• Required action
Whenever a line in the data holds the string "Jornal", copy that line.
═════ Data ═════
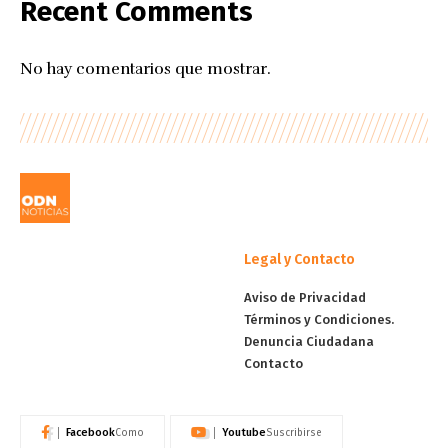
Recent Comments
No hay comentarios que mostrar.
Legal y Contacto
Aviso de Privacidad
Términos y Condiciones.
Denuncia Ciudadana
Contacto
Facebook
Youtube
Como
Suscribirse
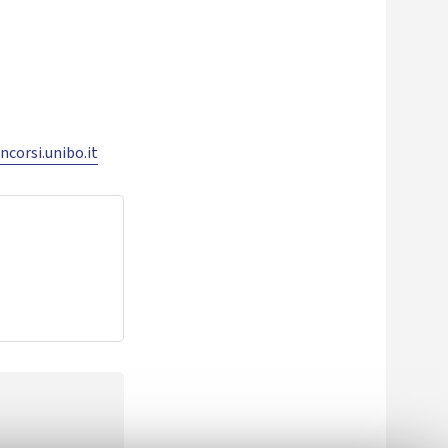
ncorsi.unibo.it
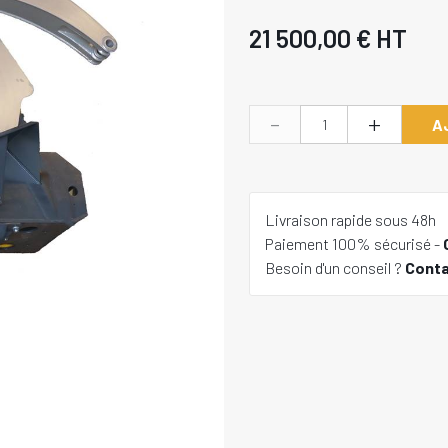
21 500,00 €
HT
-
+
A
Livraison rapide sous 48h
Paiement 100% sécurisé -
Besoin d'un conseil ?
Cont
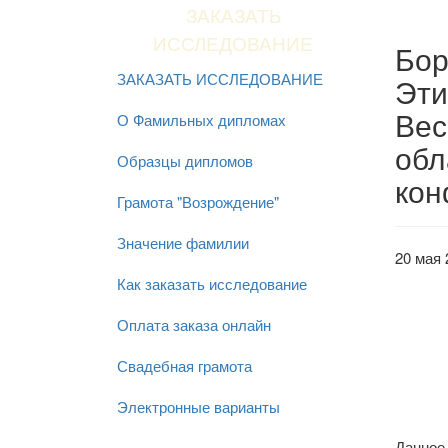
ЗАКАЗАТЬ
ИССЛЕДОВАНИЕ
Бор
ЗАКАЗАТЬ ИССЛЕДОВАНИЕ
Эти
Вес
О Фамильных дипломах
обл
Образцы дипломов
кон
Грамота "Возрождение"
Значение фамилии
20 мая 
Как заказать исследование
Оплата заказа онлайн
Свадебная грамота
Электронные варианты
Данное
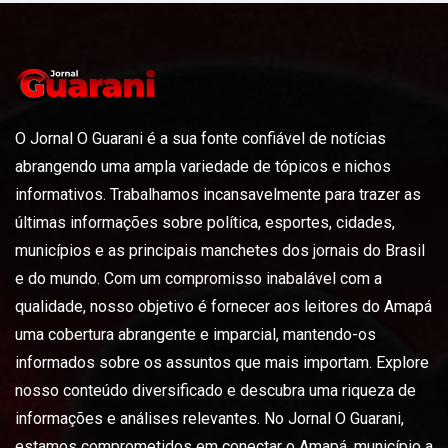
O Jornal O Guarani é a sua fonte confiável de notícias
abrangendo uma ampla variedade de tópicos e nichos
informativos. Trabalhamos incansavelmente para trazer as
últimas informações sobre política, esportes, cidades,
municípios e as principais manchetes dos jornais do Brasil
e do mundo. Com um compromisso inabalável com a
qualidade, nosso objetivo é fornecer aos leitores do Amapá
uma cobertura abrangente e imparcial, mantendo-os
informados sobre os assuntos que mais importam. Explore
nosso conteúdo diversificado e descubra uma riqueza de
informações e análises relevantes. No Jornal O Guarani,
estamos comprometidos em conectar o Amapá, município a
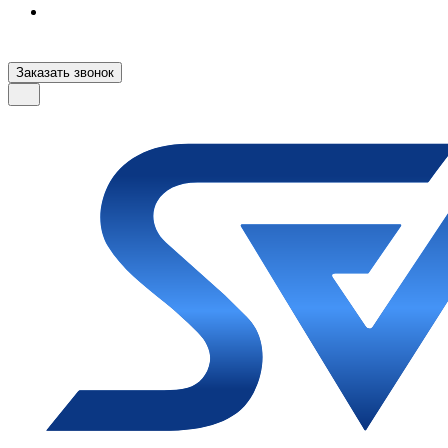
Заказать звонок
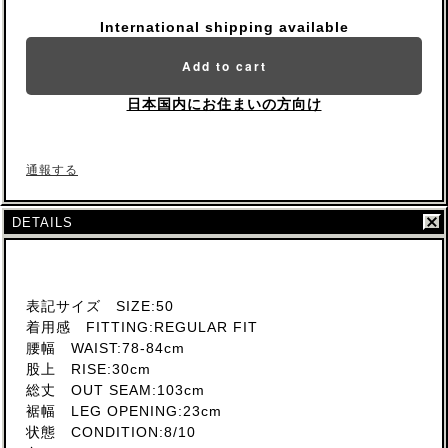
International shipping available
Add to cart
日本国内にお住まいの方向け
通報する
DETAILS
表記サイズ SIZE:50
着用感 FITTING:REGULAR FIT
腰幅 WAIST:78-84cm
股上 RISE:30cm
総丈 OUT SEAM:103cm
裾幅 LEG OPENING:23cm
状態 CONDITION:8/10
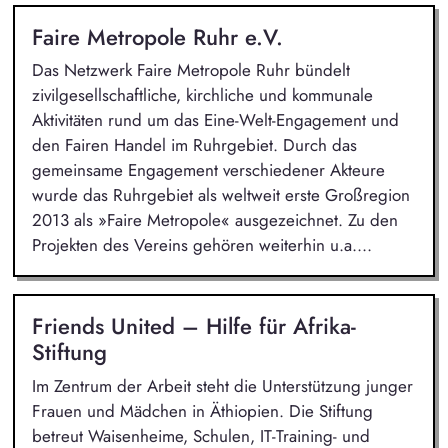
Faire Metropole Ruhr e.V.
Das Netzwerk Faire Metropole Ruhr bündelt
zivilgesellschaftliche, kirchliche und kommunale
Aktivitäten rund um das Eine-Welt-Engagement und
den Fairen Handel im Ruhrgebiet. Durch das
gemeinsame Engagement verschiedener Akteure
wurde das Ruhrgebiet als weltweit erste Großregion
2013 als »Faire Metropole« ausgezeichnet. Zu den
Projekten des Vereins gehören weiterhin u.a....
Friends United – Hilfe für Afrika-
Stiftung
Im Zentrum der Arbeit steht die Unterstützung junger
Frauen und Mädchen in Äthiopien. Die Stiftung
betreut Waisenheime, Schulen, IT-Training- und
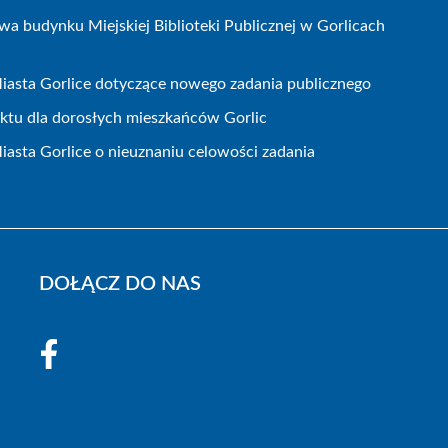
wa budynku Miejskiej Biblioteki Publicznej w Gorlicach
iasta Gorlice dotyczące nowego zadania publicznego
ojektu dla dorosłych mieszkańców Gorlic
iasta Gorlice o nieuznaniu celowości zadania
DOŁĄCZ DO NAS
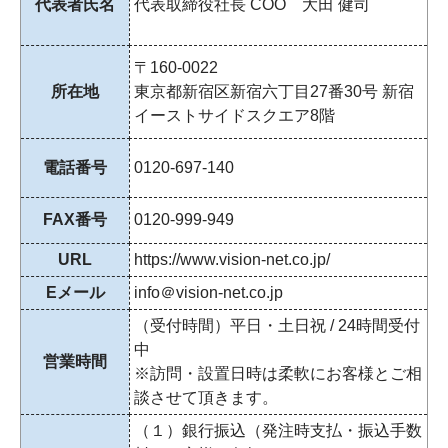
代表者氏名
代表取締役社長 COO 大田 健司
〒160-0022
所在地
東京都新宿区新宿六丁目27番30号 新宿
イーストサイドスクエア8階
電話番号
0120-697-140
FAX番号
0120-999-949
URL
https://www.vision-net.co.jp/
Eメール
info＠vision-net.co.jp
（受付時間）平日・土日祝 / 24時間受付
中
営業時間
※訪問・設置日時は柔軟にお客様とご相
談させて頂きます。
（１）銀行振込（発注時支払・振込手数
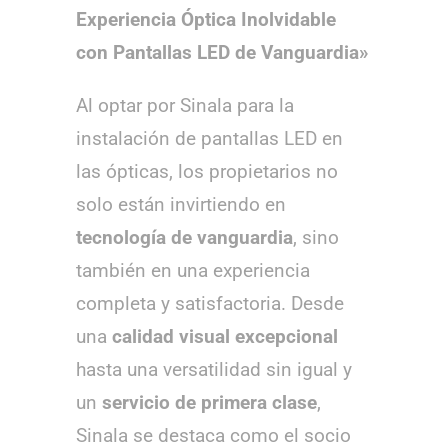
Experiencia Óptica Inolvidable
con Pantallas LED de Vanguardia»
Al optar por Sinala para la
instalación de pantallas LED en
las ópticas, los propietarios no
solo están invirtiendo en
tecnología de vanguardia
, sino
también en una experiencia
completa y satisfactoria. Desde
una
calidad visual excepcional
hasta una versatilidad sin igual y
un
servicio de primera clase
,
Sinala se destaca como el socio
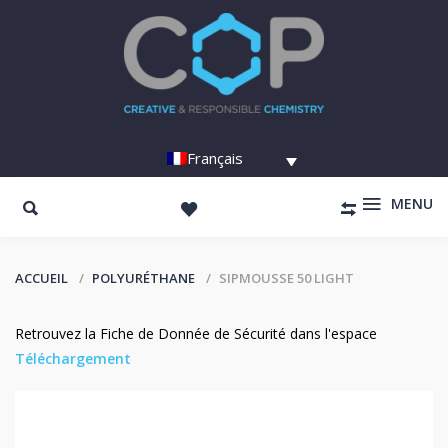
Français
MENU
ACCUEIL
POLYURÉTHANE
SIPMOUSSE 50 LIGHT
Retrouvez la Fiche de Donnée de Sécurité dans l'espace
Téléchargement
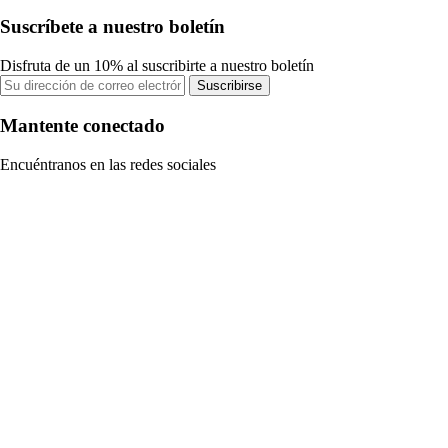
Suscríbete a nuestro boletín
Disfruta de un 10% al suscribirte a nuestro boletín
Suscribirse
Mantente conectado
Encuéntranos en las redes sociales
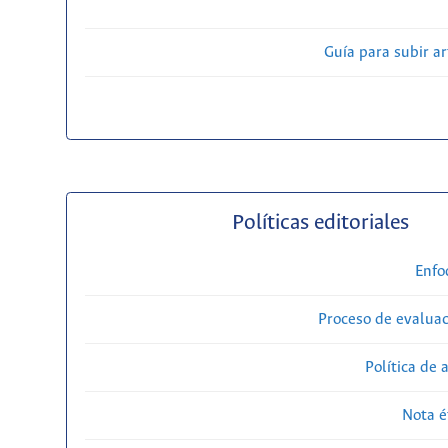
Guía para subir ar
Políticas editoriales
Enfo
Proceso de evaluac
Política de 
Nota é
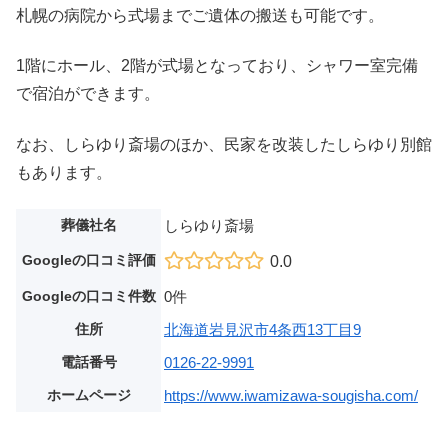
札幌の病院から式場までご遺体の搬送も可能です。
1階にホール、2階が式場となっており、シャワー室完備
で宿泊ができます。
なお、しらゆり斎場のほか、民家を改装したしらゆり別館
もあります。
葬儀社名
しらゆり斎場
Googleの口コミ評価
0.0
Googleの口コミ件数
0件
住所
北海道岩見沢市4条西13丁目9
電話番号
0126-22-9991
ホームページ
https://www.iwamizawa-sougisha.com/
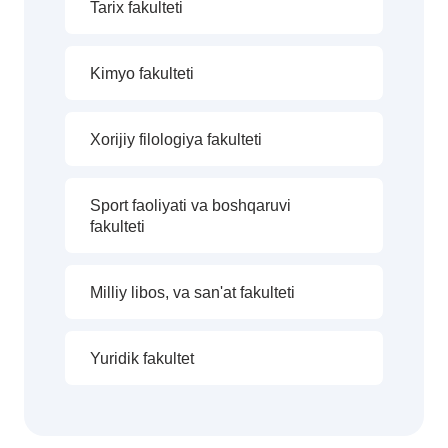
Tarix fakulteti
Kimyo fakulteti
Xorijiy filologiya fakulteti
Sport faoliyati va boshqaruvi
fakulteti
Milliy libos, va san'at fakulteti
Yuridik fakultet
═════
• Answer area
O Jornal O Guarani é a sua fonte confiável de notícias
informações e análises relevantes. No Jornal O Guarani,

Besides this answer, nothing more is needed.